Your job is to return every line of the listing holding the string "支払総額".

**DATA FOR THIS EXERCISE:**
==========
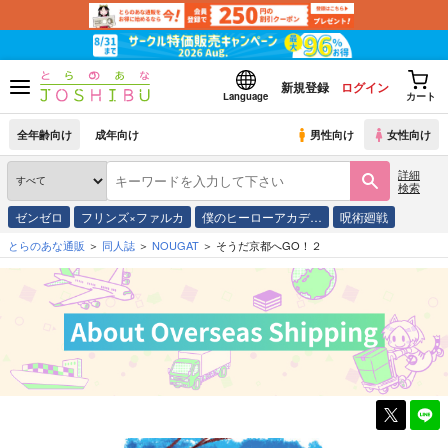
新規登録
ログイン
Language
カート
全年齢向け
成年向け
男性向け
女性向け
詳細
検索
ゼンゼロ
フリンズ×ファルカ
僕のヒーローアカデ…
呪術廻戦
とらのあな通販
同人誌
NOUGAT
そうだ京都へGO！２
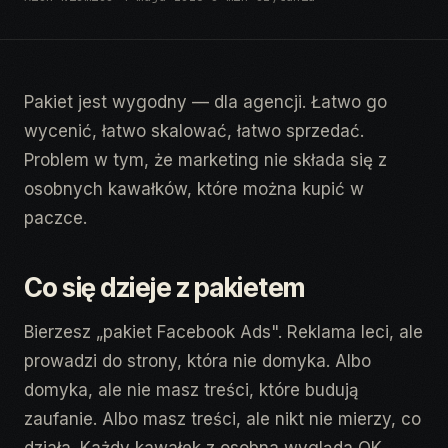
Pakiet jest wygodny — dla agencji. Łatwo go
wycenić, łatwo skalować, łatwo sprzedać.
Problem w tym, że marketing nie składa się z
osobnych kawałków, które można kupić w
paczce.
Co się dzieje z pakietem
Bierzesz „pakiet Facebook Ads". Reklama leci, ale
prowadzi do strony, która nie domyka. Albo
domyka, ale nie masz treści, które budują
zaufanie. Albo masz treści, ale nikt nie mierzy, co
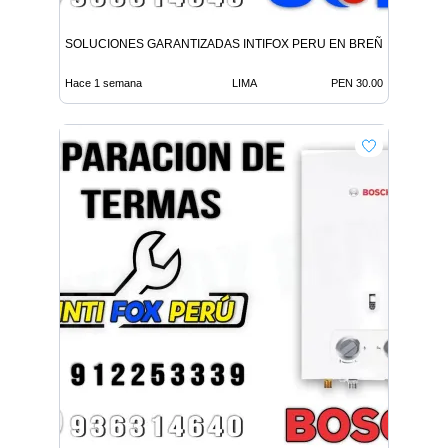
SOLUCIONES GARANTIZADAS INTIFOX PERU EN BREÑA
Hace 1 semana
LIMA
PEN 30.00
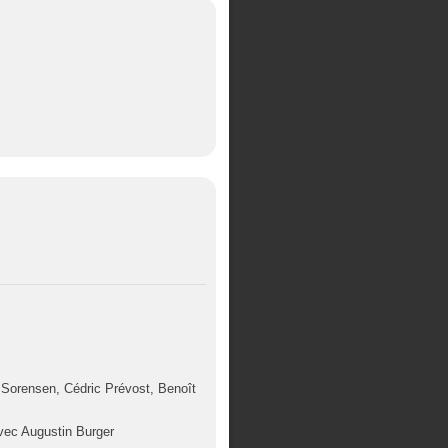
 Sorensen, Cédric Prévost, Benoît
vec Augustin Burger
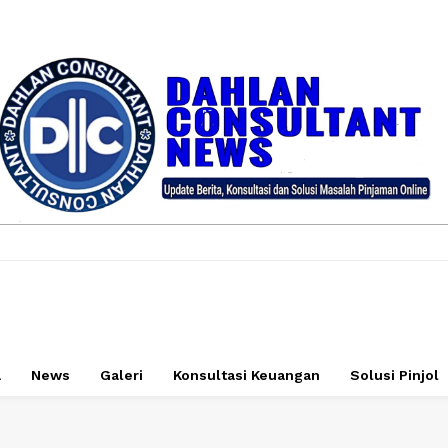
a
News
Galeri
Konsultasi Keuangan
Solusi Pinjol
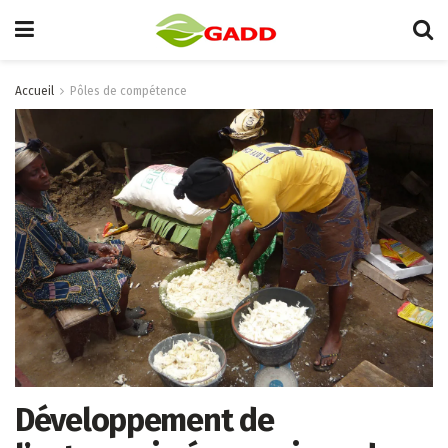
Accueil
Pôles de compétence
Développement de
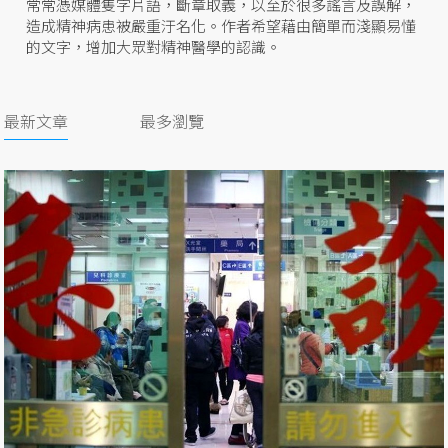
常常憑媒體隻字片語，斷章取義，以至於很多謠言及誤解，
造成精神病患被嚴重汙名化。作者希望藉由簡單而淺顯易懂
的文字，增加大眾對精神醫學的認識。
最新文章
最多瀏覽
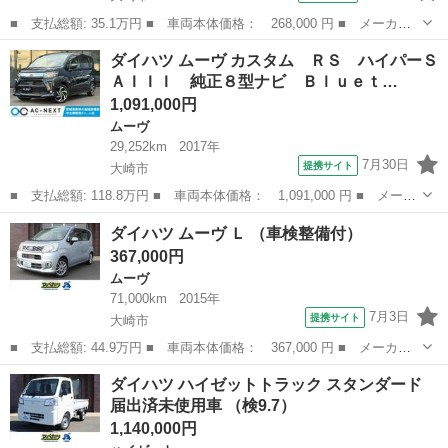
■ 支払総額: 35.1万円 ■ 車両本体価格： 268,000 円 ■ メーカー
名： ダイハツ ■ 車種名： ムーヴ ■ グレード名： Ｌ ５速マ
宮城
大崎市
ムーヴ
ダイハツ ムーヴ カスタム ＲＳ ハイパーＳ
ニュアル ＥＴＣ キーレス エアバック ■ 排気量： 660cc ■ ド
ＡＩＩＩ 純正８型ナビ Ｂｌｕｅｔ…
ア...
1,091,000円
ムーヴ
29,252km
2017年
7月30日
提携サイト
大崎市
■ 支払総額: 118.8万円 ■ 車両本体価格： 1,091,000 円 ■ メーカ
ー名： ダイハツ ■ 車種名： ムーヴ ■ グレード名： カスタ
宮城
大崎市
ムーヴ
ダイハツ ムーヴ Ｌ （車検整備付）
ム ＲＳ ハイパーＳＡＩＩＩ 純正８型ナビ Ｂｌｕｅｔｏｏｔ
367,000円
ｈ フルセグ...
ムーヴ
71,000km
2015年
7月3日
提携サイト
大崎市
■ 支払総額: 44.9万円 ■ 車両本体価格： 367,000 円 ■ メーカー
名： ダイハツ ■ 車種名： ムーヴ ■ グレード名： Ｌ ■ 排気
宮城
大崎市
ムーヴ
ダイハツ ハイゼットトラック スタンダード
量： 660cc ■ ドア枚数： 5D ■ ミッション： CVT ■ 店...
届出済未使用車 （検9.7）
1,140,000円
==========
**FINAL ANSWER:**
■ 支払総額: 35.1万円 ■ 車両本体価格： 268,000 円 ■ メーカー
■ 支払総額: 118.8万円 ■ 車両本体価格： 1,091,000 円 ■ メーカ
■ 支払総額: 44.9万円 ■ 車両本体価格： 367,000 円 ■ メーカー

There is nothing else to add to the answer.